¿Todavía a vueltas con el amor? Manuel Cruz
… Que juega al dominó
Por cosas de la vida, he vuelto a jugar a un juego que siempre me cayó simpático, el dominó. Sus fichas han estado tan presentes en este país, en las casas y en los bares de pueblo y de ciudad, que el dominó podría parecer muy y mucho español, pero he leído que nació en China durante la dinastía Yuan (1271-1368) bajo el nombre de 'pupai' y llegó a Europa, a través de Italia, allá por el siglo XVII. Algunos podrían tachar de ‘apropiación cultural’ que lo sintamos tan nuestro pero, en realidad, es un claro ejemplo del enriquecimiento que obtenemos al sumar a nuestras ideas las que otros han tenido y a nuestra cultura, las trazas de otras.

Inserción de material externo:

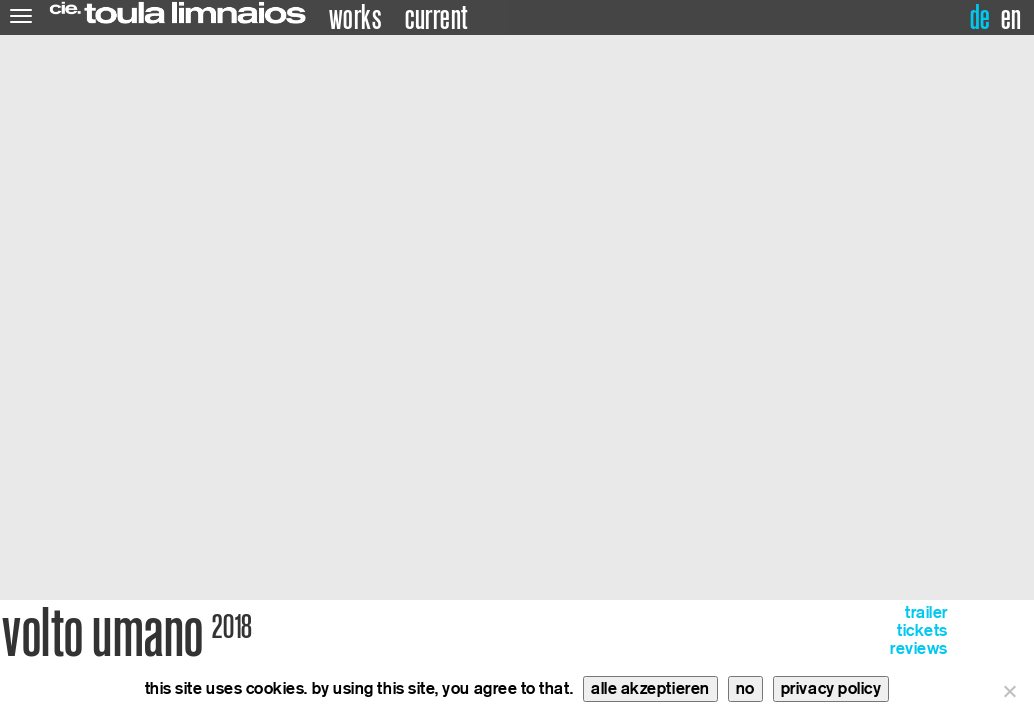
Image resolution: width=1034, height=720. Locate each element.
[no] (1009, 691)
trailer (926, 612)
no (745, 688)
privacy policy (831, 688)
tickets (922, 630)
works (355, 18)
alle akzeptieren (650, 688)
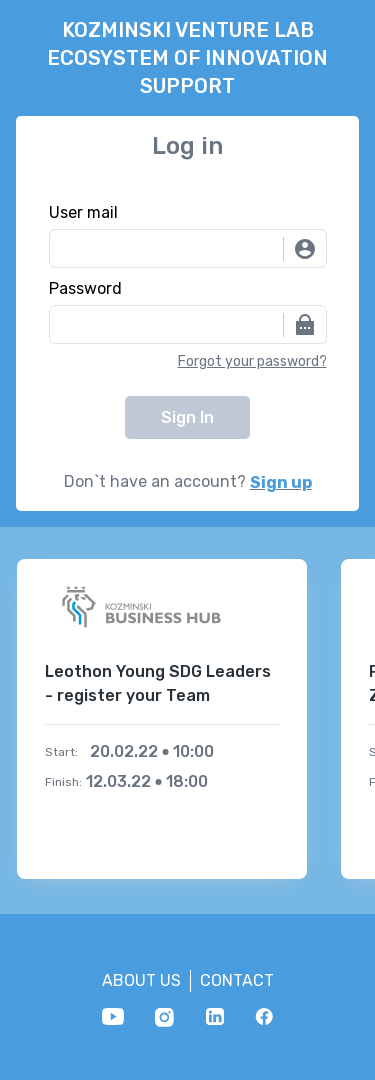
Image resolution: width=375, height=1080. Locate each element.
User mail (83, 213)
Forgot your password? (252, 361)
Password (85, 289)
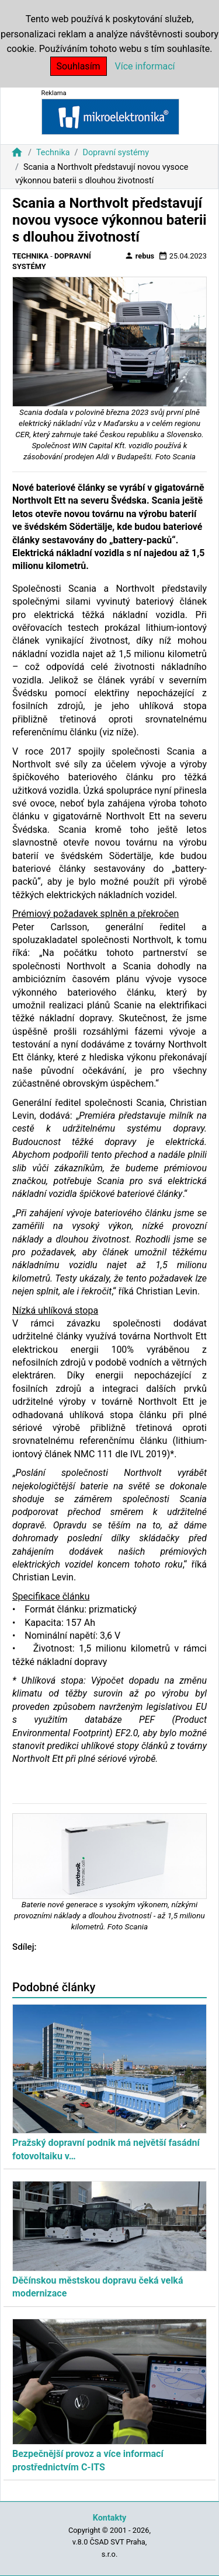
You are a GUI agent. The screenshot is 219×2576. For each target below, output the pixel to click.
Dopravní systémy (115, 153)
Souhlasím (78, 66)
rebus (139, 255)
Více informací (145, 66)
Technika (53, 153)
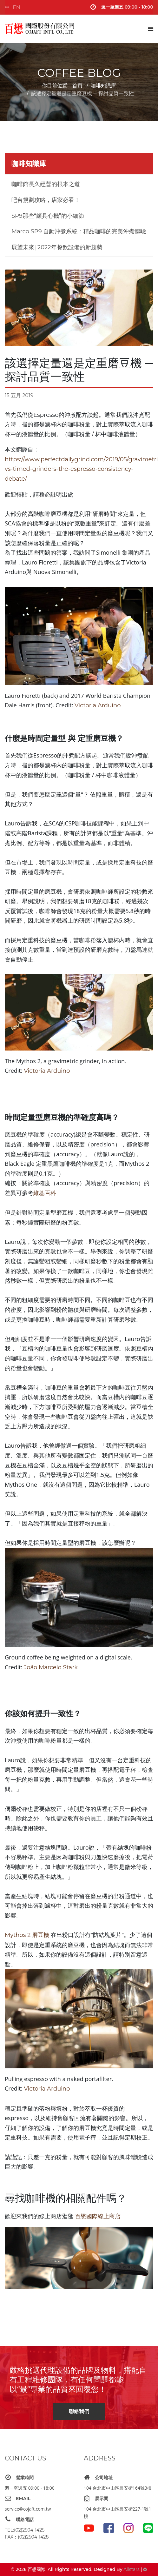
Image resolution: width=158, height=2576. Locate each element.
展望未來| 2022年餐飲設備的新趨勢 (56, 247)
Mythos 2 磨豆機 (28, 1935)
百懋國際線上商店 (98, 2216)
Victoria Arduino (98, 705)
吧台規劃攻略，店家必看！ (45, 200)
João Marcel (41, 1667)
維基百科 (44, 1193)
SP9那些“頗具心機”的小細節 (47, 215)
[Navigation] (150, 28)
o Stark (68, 1667)
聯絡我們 (79, 2411)
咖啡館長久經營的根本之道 (45, 184)
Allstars (131, 2569)
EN (16, 7)
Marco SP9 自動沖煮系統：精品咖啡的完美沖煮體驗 (78, 231)
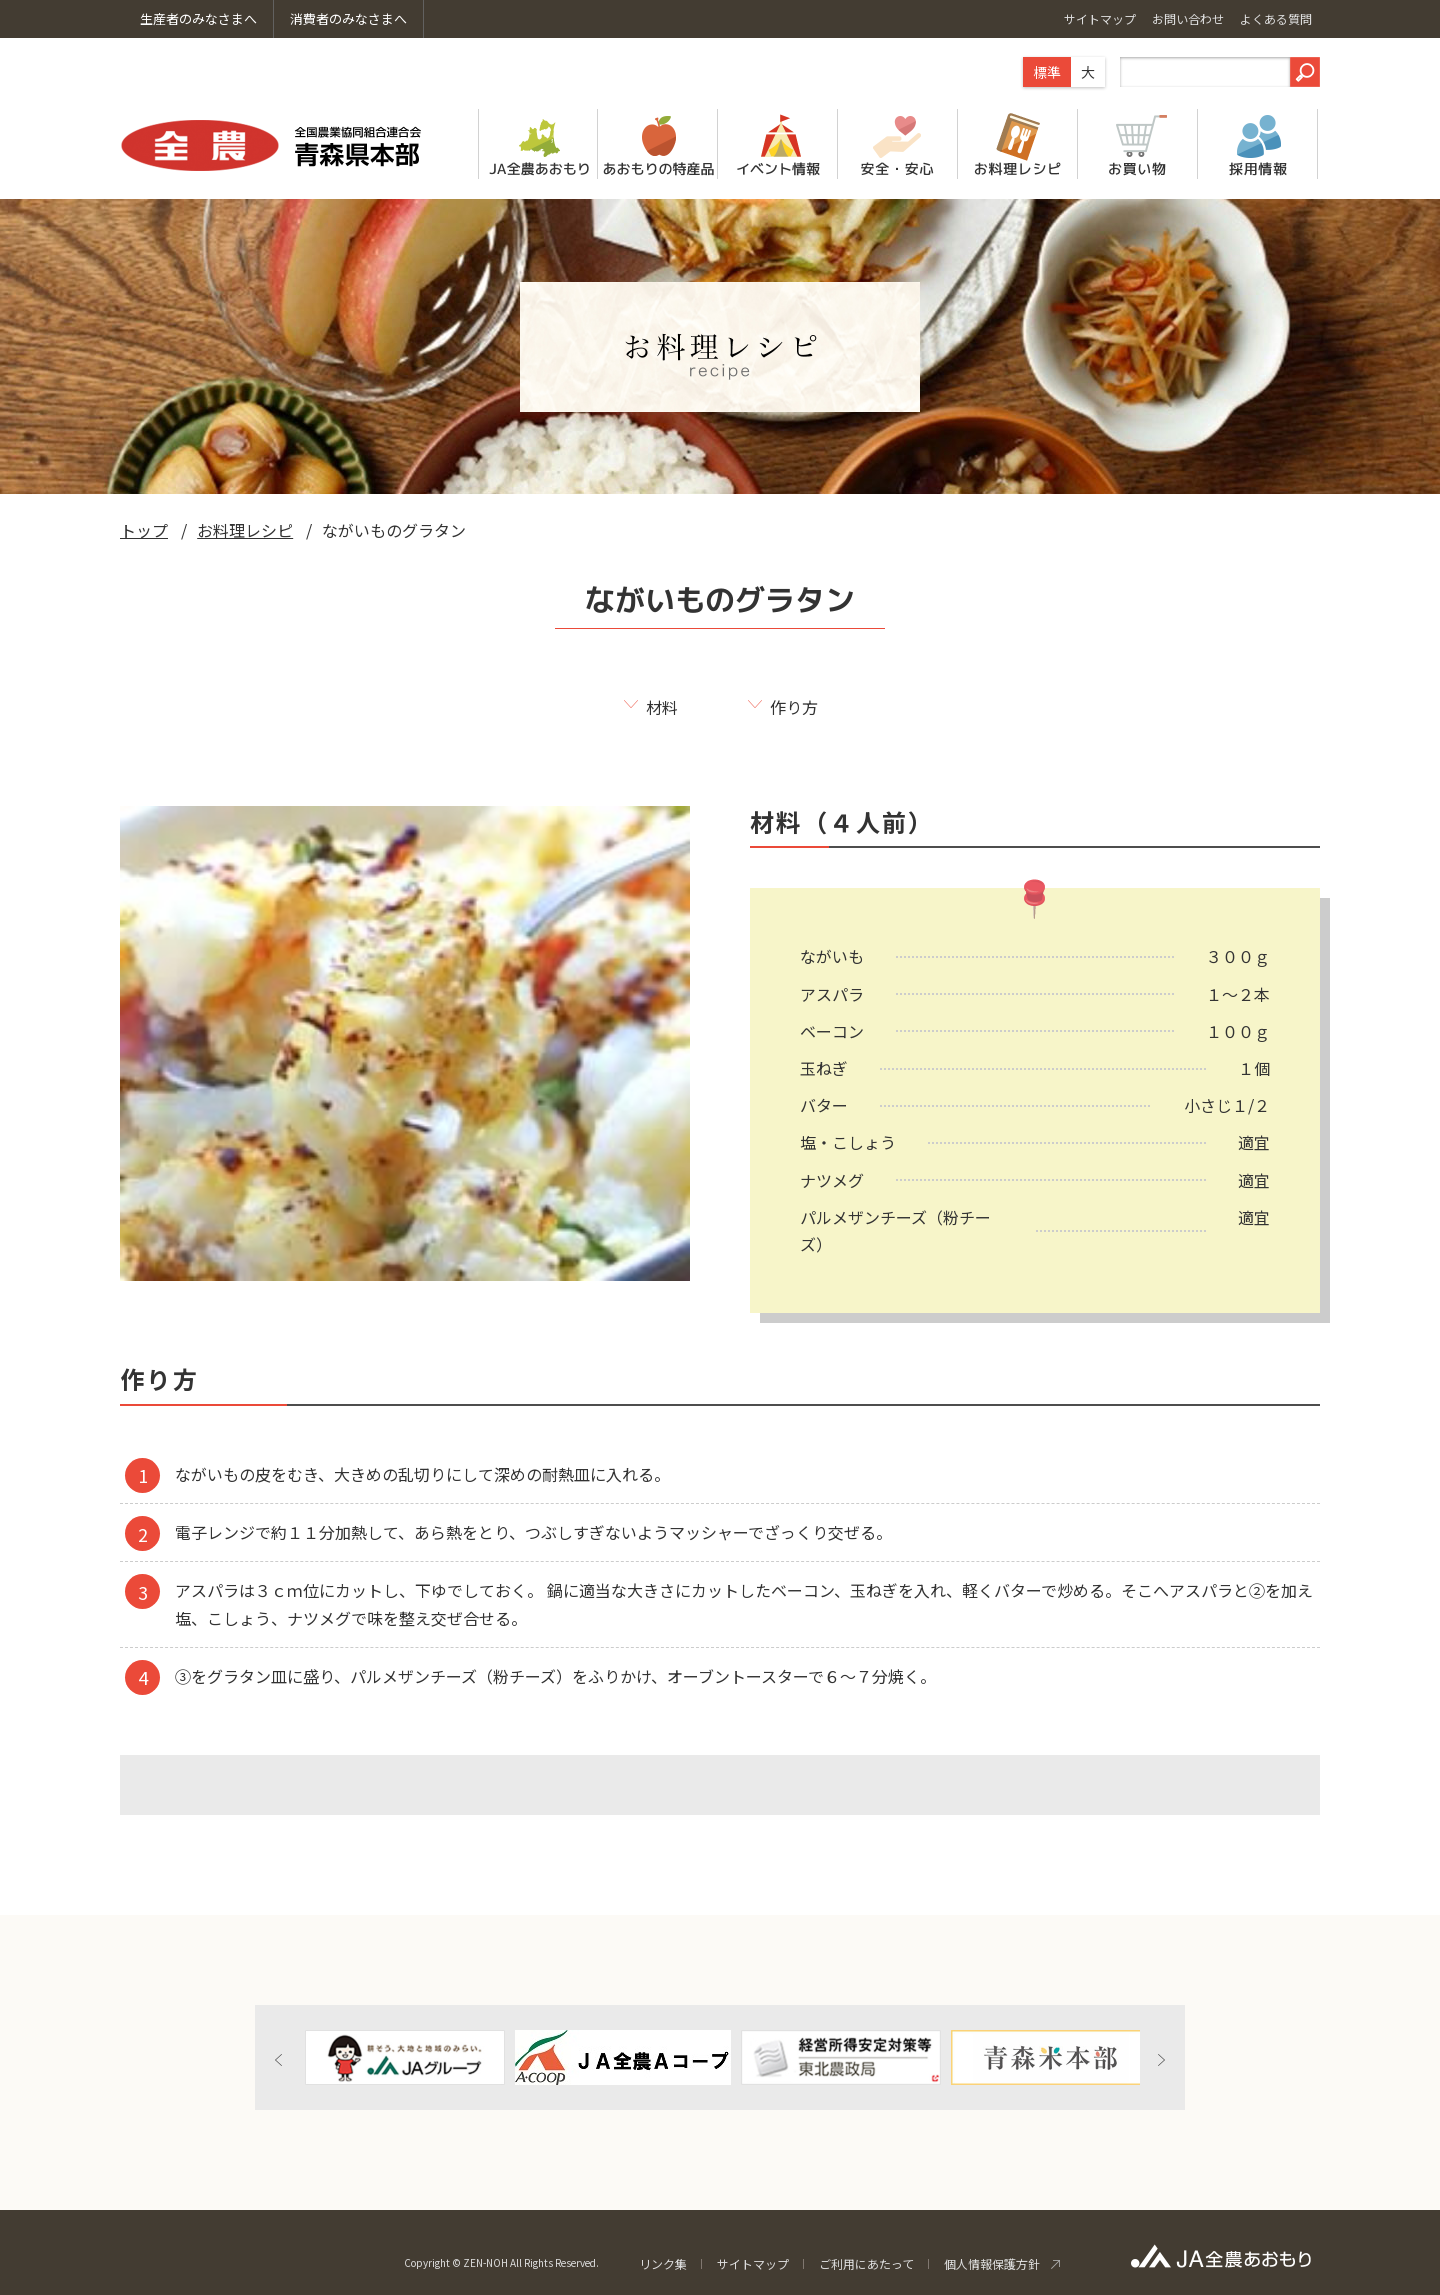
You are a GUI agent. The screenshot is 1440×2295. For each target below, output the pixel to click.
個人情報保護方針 (992, 2263)
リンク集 (663, 2263)
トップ (144, 530)
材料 (662, 707)
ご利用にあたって (866, 2263)
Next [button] (1161, 2060)
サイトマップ (753, 2263)
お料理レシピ (245, 530)
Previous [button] (279, 2060)
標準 (1047, 72)
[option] (405, 2057)
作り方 (794, 707)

Hablaba el otro día con una amiga, educadora infantil, de mi experiencia al jugar al dominó con personas muy mayores. “¡A ellas las percibo más activas mentalmente, más contentas y más tranquilas, pero es que yo siento lo mismo!” Ella me contó que utilizaba los juegos de mesa como herramienta educativa con los niños. Estuvimos un rato comentando lo positivo que nos aportan a cualquier edad: socializamos, aprendemos a encajar la victoria y la derrota, a respetar el espacio y las opiniones de los demás. Los juegos de mesa potencian la atención, la reflexión, refuerzan la memoria, nos entretienen… Todo ello sonaba tan atractivo como el baile de los dados en un cubilete, así que hicimos palomitas y sacamos el parchís.
Recuperamos la emoción al enfrentarnos a los juegos más simples, esa que perdimos en la travesía de adultos por estar sobreocupados, superestresados y megaatacados
El filósofo holandés Johan Huizinga sostenía que "el juego es la base de la cultura humana" y dedicó un libro a reflexionar sobre esa faceta de nuestra especie "Homo ludens". Sí, los seres humanos arrancamos a jugar en la cuna y jugamos en la vejez. De hecho, en esta última etapa del camino, recuperamos la emoción al enfrentarnos a los juegos más simples, esa que perdimos en la travesía de adultos por estar sobreocupados, superestresados y megaatacados. El ritmo de los ancianos al mover las fichas de un juego de mesa es el de un vals, si lo comparamos con la urgencia frenética que nos mueve en otras etapas de la vida…
Hace varias décadas, me encargaron en Onda Cero dirigir y presentar uno de esos programas radiofónicos de verano en los que había que llenar de contenido muchas horas con un equipo pequeño. Dediqué una sección a conocer ciertas aficiones a través de personas que las amaban, por ejemplo, el dominó. Sobre el papel, teníamos cierto temor a que aquello se convirtiera en una charla insulsa de no más de dos minutos, lo que cualquiera puede tardar en contarte las reglas del juego; sin embargo, resultó ser una conversación agradable e interesante que, en algún momento, llegó a rozar la filosofía. Lo pequeño se hace grande cuando lo llenamos de amor y le damos importancia. Y viceversa.
Últimamente, he decidido cambiar horas de consumo de móvil, que me consumen, por ratos de dominó y en el trueque he comprobado que se ha incrementado, notablemente, mi patrimonio de tiempo. Cuando juegas a algo sencillo con personas a las que quieres y entre cada “te toca” y cada “paso” puedes mirar a los ojos de quien tienes enfrente, los minutos vividos parecen horas. Lo de relativizar la victoria y la derrota es un hecho incontestable, cada partida que mi madre me gana al dominó es un triunfo para mí.